St Isidore of Pelusium, monk (440-449)
He was born to a noble family in Alexandria. For a short time he taught rhetoric in Pelusium in Egypt; but soon his love for the things of God led him to flee to the Desert as a solitary. After a year of ascetical life, he returned to Pelusium, where he was ordained to the priesthood. After a few years he retired to a monastery where he spent the rest of his life, eventually becoming Abbot. From the monastery he wrote thousands of epistles full of divine grace and wisdom; of these more than two thousand still survive.
Saint Isidore was a student and devout disciple of St John Chrysostom, as he knew him through his writings. When St Cyril became Patriarch of Alexandria, he refused to commemorate St John in the diptychs during the Divine Liturgy. Saint Isidore wrote him a strong letter reminding him not to heed the rumors, prejudices or threats of men, and St Cyril was persuaded to restore commemoration of the Archbishop of Constantinople, and later became a strong advocate of the veneration of St John. Isidore, though a monk, was treated as a spiritual father by Patriarch Cyril: around 433, when St Cyril was inclined to deal harshly with some who had been swept up in the Nestorian heresy, St Isidore wrote to him: ‘As your father, since you are pleased to give me this name, or rather as your son, I adjure you to put an end to this dissension lest a permanent breach be made under the pretext of piety.’
With reputation came persecution, and St Isidore suffered much from Imperial and church authorities unhappy with his holy influence. He bore all these troubles impassibly, and in 440 (according to one source) or about 449 (according to another) he joyfully gave up his soul to God.

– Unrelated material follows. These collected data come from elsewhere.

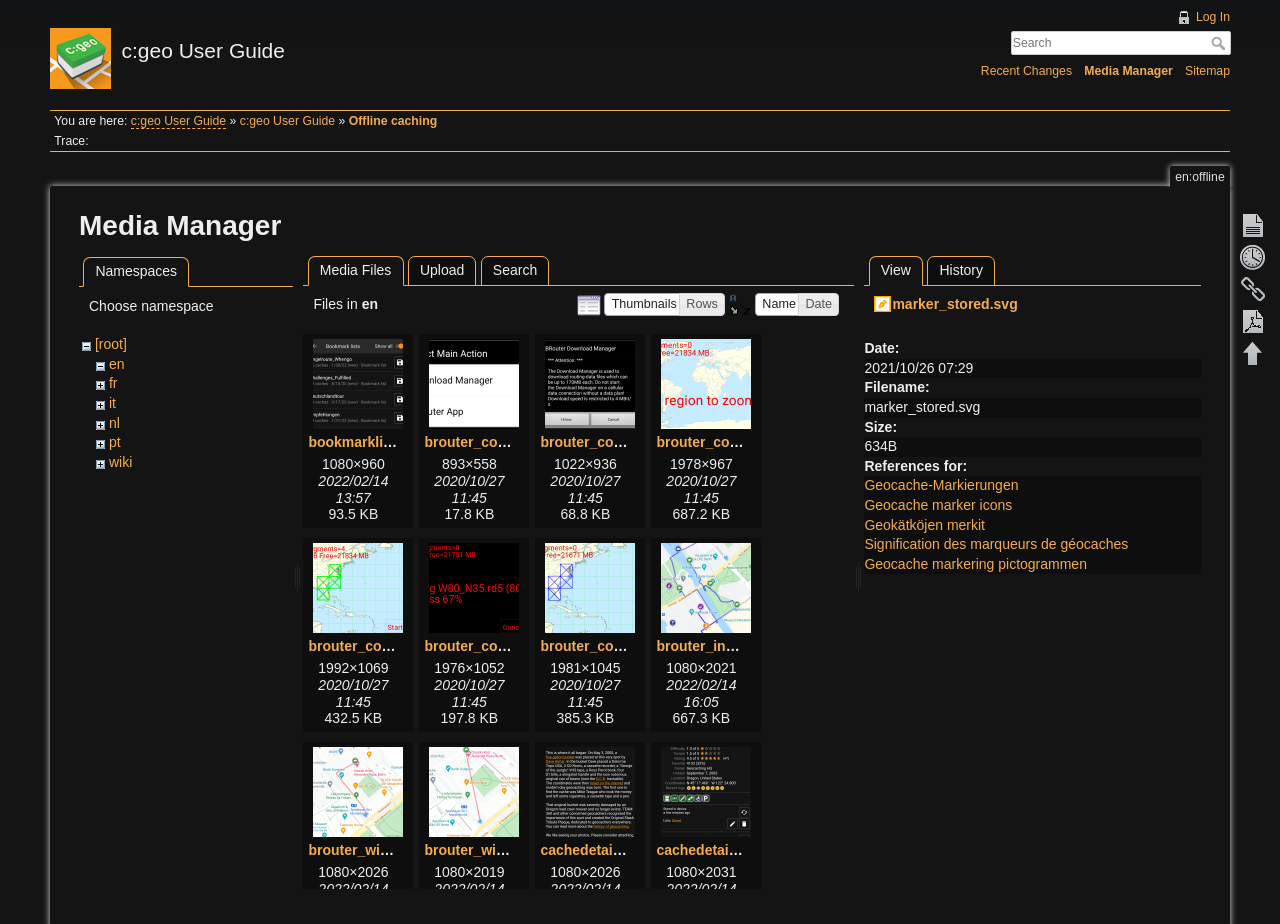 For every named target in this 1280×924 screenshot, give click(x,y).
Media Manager (1128, 71)
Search (1220, 43)
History (961, 270)
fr (113, 383)
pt (115, 442)
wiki (120, 462)
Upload (442, 270)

Venerable Cyril of New Lake (Novoezezrsk) (1532)
When he was only fifteen, St Cyril left home in secret to join the Monastery of St Cornelius of Komel (May 19). Seven years later his father visited the monastery and recognized his son. Instead of persuading Cyril to return to the world, the father was persuaded by his son to enter monastic life; his mother soon joined them, entering a convent nearby. Within the next few years, St Cyril’s mother and father both died, prompting him to exclaim ‘I too am mortal!’ He redoubled his ascetical labors and before long was granted the gift of tears in prayer. Ten years after entering the monastery, St Cyril obtained his abbot’s blessing to live the life of a hermit. He lived in complete reclusion, subsisting on wild greens and mushrooms. After seven years of solitude, he built a hermitage at New Lake and established two churches there. Soon he was ordained to the priesthood. His sanctity attracted a large company of disciples, and he founded a large monastery. There he continued to live in the strictest asceticism and shared in all the common labor of the monks. Once some thieves tried to steal the church bells, but by divine intervention became disoriented and circled the monastery in the dark until morning. When they were apprehended and brought to the Saint, he told them, ‘My children, no one has ever been enriched by stealing, but many have lost even what belonged to them.’ He then ordered that they be given food and released.
During his lifetime the Saint wrought many healings, and was especially known for restoring the sight of the blind. Once his disciple Athanasius saw an unknown deacon serving with St Cyril at the Liturgy. The mysterious deacon disappeared at the end of the service, and St Cyril forbade his disciple to speak of the incident until after his death. In 1532 the Saint reposed in peace: his last words were ‘Glory to God for all things!’